- [What to work on]: Every line of the material must be restated exactly, though not its pictures.

- [Source material]:

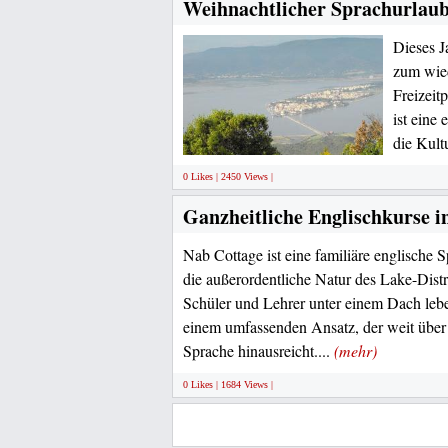
Weihnachtlicher Sprachurlaub
Dieses J
zum wied
Freizeit
ist eine
die Kult
0 Likes | 2450 Views |
Ganzheitliche Englischkurse i
Nab Cottage ist eine familiäre englische S
die außerordentliche Natur des Lake-Distr
Schüler und Lehrer unter einem Dach lebe
einem umfassenden Ansatz, der weit über 
Sprache hinausreicht....
(mehr)
0 Likes | 1684 Views |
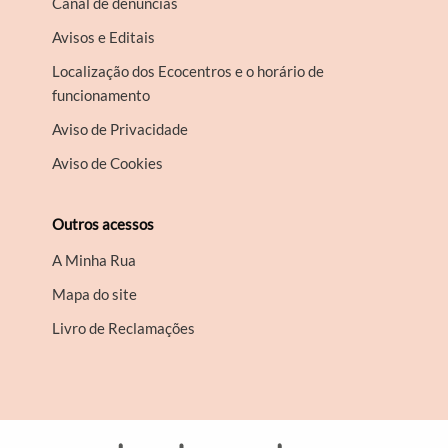
Canal de denúncias
Avisos e Editais
Localização dos Ecocentros e o horário de
funcionamento
Aviso de Privacidade
Aviso de Cookies
Outros acessos
A Minha Rua
Mapa do site
Livro de Reclamações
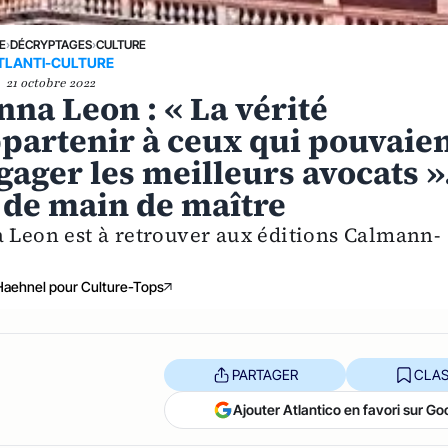
E
›
DÉCRYPTAGES
›
CULTURE
TLANTI-CULTURE
21 octobre 2022
onna Leon : « La vérité
partenir à ceux qui pouvaie
ngager les meilleurs avocats »
 de main de maître
a Leon est à retrouver aux éditions Calmann-
Haehnel pour Culture-Tops
PARTAGER
CLAS
Ajouter Atlantico en favori sur Go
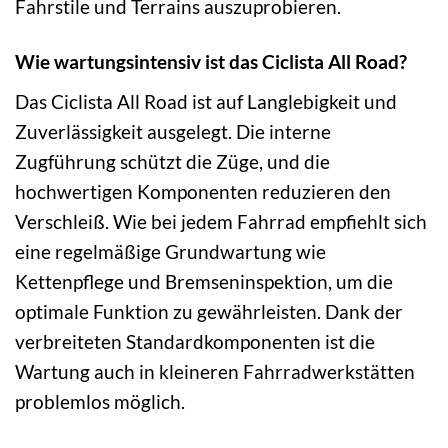
Fahrstile und Terrains auszuprobieren.
Wie wartungsintensiv ist das Ciclista All Road?
Das Ciclista All Road ist auf Langlebigkeit und
Zuverlässigkeit ausgelegt. Die interne
Zugführung schützt die Züge, und die
hochwertigen Komponenten reduzieren den
Verschleiß. Wie bei jedem Fahrrad empfiehlt sich
eine regelmäßige Grundwartung wie
Kettenpflege und Bremseninspektion, um die
optimale Funktion zu gewährleisten. Dank der
verbreiteten Standardkomponenten ist die
Wartung auch in kleineren Fahrradwerkstätten
problemlos möglich.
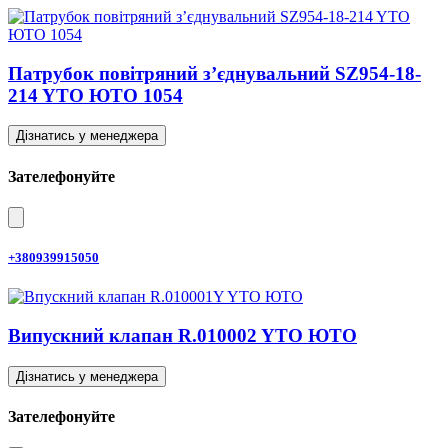
Патрубок повітряний з’єднувальний SZ954-18-
214 YTO ЮТО 1054
Дізнатись у менеджера
Зателефонуйте
+380939915050
Випускний клапан R.010002 YTO ЮТО
Дізнатись у менеджера
Зателефонуйте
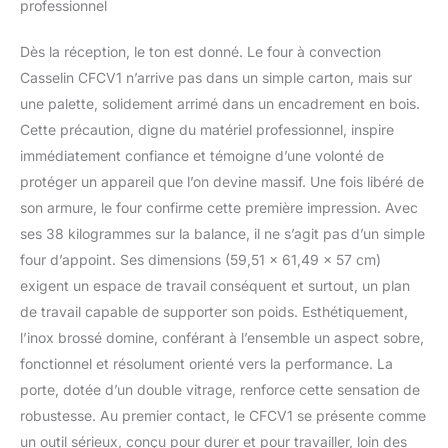
minutes 4 plaques
professionnel
incluses de 433 x 315
mm Espacement entre
Dès la réception, le ton est donné. Le four à convection
les plaques : 70 mm
Casselin CFCV1 n’arrive pas dans un simple carton, mais sur
Puissance : 2 670 W /
une palette, solidement arrimé dans un encadrement en bois.
230 V
Cette précaution, digne du matériel professionnel, inspire
immédiatement confiance et témoigne d’une volonté de
protéger un appareil que l’on devine massif. Une fois libéré de
son armure, le four confirme cette première impression. Avec
ses 38 kilogrammes sur la balance, il ne s’agit pas d’un simple
four d’appoint. Ses dimensions (59,51 x 61,49 x 57 cm)
exigent un espace de travail conséquent et surtout, un plan
de travail capable de supporter son poids. Esthétiquement,
l’inox brossé domine, conférant à l’ensemble un aspect sobre,
fonctionnel et résolument orienté vers la performance. La
porte, dotée d’un double vitrage, renforce cette sensation de
robustesse. Au premier contact, le CFCV1 se présente comme
un outil sérieux, conçu pour durer et pour travailler, loin des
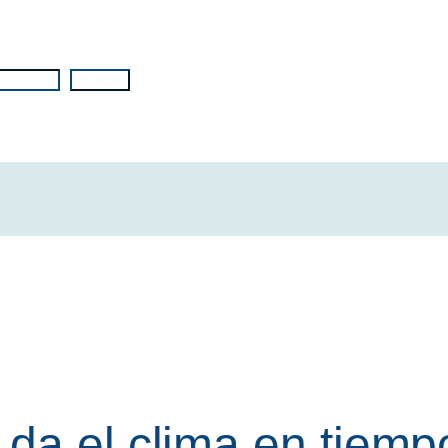
Buscar
da el clima en tiempo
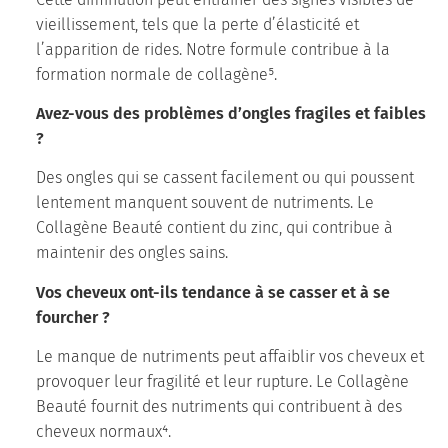
vieillissement, tels que la perte d’élasticité et
l’apparition de rides. Notre formule contribue à la
formation normale de collagène⁵.
Avez-vous des problèmes d’ongles fragiles et faibles
?
Des ongles qui se cassent facilement ou qui poussent
lentement manquent souvent de nutriments. Le
Collagène Beauté contient du zinc, qui contribue à
maintenir des ongles sains.
Vos cheveux ont-ils tendance à se casser et à se
fourcher ?
Le manque de nutriments peut affaiblir vos cheveux et
provoquer leur fragilité et leur rupture. Le Collagène
Beauté fournit des nutriments qui contribuent à des
cheveux normaux⁴.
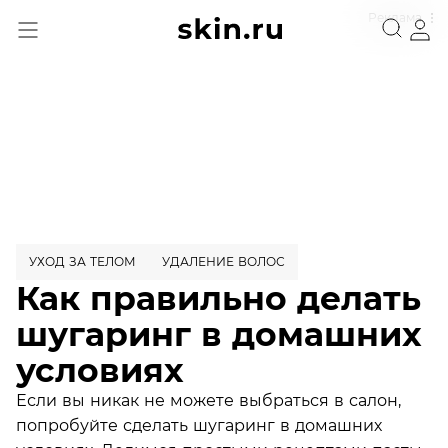
Реклама
УХОД ЗА ТЕЛОМ
УДАЛЕНИЕ ВОЛОС
Как правильно делать
шугаринг в домашних
условиях
Если вы никак не можете выбраться в салон,
попробуйте сделать шугаринг в домашних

- [Result]:
Weihnachtlicher Sprachurlaub
Dieses J
zum wied
Freizeit
ist eine
die Kult
0 Likes | 2450 Views |
Ganzheitliche Englischkurse i
Nab Cottage ist eine familiäre englische S
die außerordentliche Natur des Lake-Distr
Schüler und Lehrer unter einem Dach lebe
einem umfassenden Ansatz, der weit über 
Sprache hinausreicht....
(mehr)
0 Likes | 1684 Views |
Canal de denúncias
Avisos e Editais
Localização dos Ecocentros e o horário de
funcionamento
Aviso de Privacidade
Aviso de Cookies
Outros acessos
A Minha Rua
Mapa do site
Livro de Reclamações
E
›
DÉCRYPTAGES
›
CULTURE
TLANTI-CULTURE
21 octobre 2022
onna Leon : « La vérité
partenir à ceux qui pouvaie
ngager les meilleurs avocats »
 de main de maître
a Leon est à retrouver aux éditions Calmann-
Haehnel pour Culture-Tops
PARTAGER
CLAS
Ajouter Atlantico en favori sur Go
Fahrstile und Terrains auszuprobieren.
Wie wartungsintensiv ist das Ciclista All Road?
Das Ciclista All Road ist auf Langlebigkeit und
Zuverlässigkeit ausgelegt. Die interne
Zugführung schützt die Züge, und die
hochwertigen Komponenten reduzieren den
Verschleiß. Wie bei jedem Fahrrad empfiehlt sich
eine regelmäßige Grundwartung wie
Kettenpflege und Bremseninspektion, um die
optimale Funktion zu gewährleisten. Dank der
verbreiteten Standardkomponenten ist die
Wartung auch in kleineren Fahrradwerkstätten
problemlos möglich.
Патрубок повітряний з’єднувальний SZ954-18-
214 YTO ЮТО 1054
Дізнатись у менеджера
Зателефонуйте
+380939915050
Випускний клапан R.010002 YTO ЮТО
Дізнатись у менеджера
Зателефонуйте
minutes 4 plaques
professionnel
incluses de 433 x 315
mm Espacement entre
Dès la réception, le ton est donné. Le four à convection
les plaques : 70 mm
Casselin CFCV1 n’arrive pas dans un simple carton, mais sur
Puissance : 2 670 W /
une palette, solidement arrimé dans un encadrement en bois.
230 V
Cette précaution, digne du matériel professionnel, inspire
immédiatement confiance et témoigne d’une volonté de
protéger un appareil que l’on devine massif. Une fois libéré de
son armure, le four confirme cette première impression. Avec
ses 38 kilogrammes sur la balance, il ne s’agit pas d’un simple
four d’appoint. Ses dimensions (59,51 x 61,49 x 57 cm)
exigent un espace de travail conséquent et surtout, un plan
de travail capable de supporter son poids. Esthétiquement,
l’inox brossé domine, conférant à l’ensemble un aspect sobre,
fonctionnel et résolument orienté vers la performance. La
porte, dotée d’un double vitrage, renforce cette sensation de
robustesse. Au premier contact, le CFCV1 se présente comme
un outil sérieux, conçu pour durer et pour travailler, loin des
Buscar
da el clima en tiempo
vieillissement, tels que la perte d’élasticité et
l’apparition de rides. Notre formule contribue à la
formation normale de collagène⁵.
Avez-vous des problèmes d’ongles fragiles et faibles
?
Des ongles qui se cassent facilement ou qui poussent
lentement manquent souvent de nutriments. Le
Collagène Beauté contient du zinc, qui contribue à
maintenir des ongles sains.
Vos cheveux ont-ils tendance à se casser et à se
fourcher ?
Le manque de nutriments peut affaiblir vos cheveux et
provoquer leur fragilité et leur rupture. Le Collagène
Beauté fournit des nutriments qui contribuent à des
cheveux normaux⁴.
Реклама
УХОД ЗА ТЕЛОМ
УДАЛЕНИЕ ВОЛОС
Как правильно делать
шугаринг в домашних
условиях
Если вы никак не можете выбраться в салон,
попробуйте сделать шугаринг в домашних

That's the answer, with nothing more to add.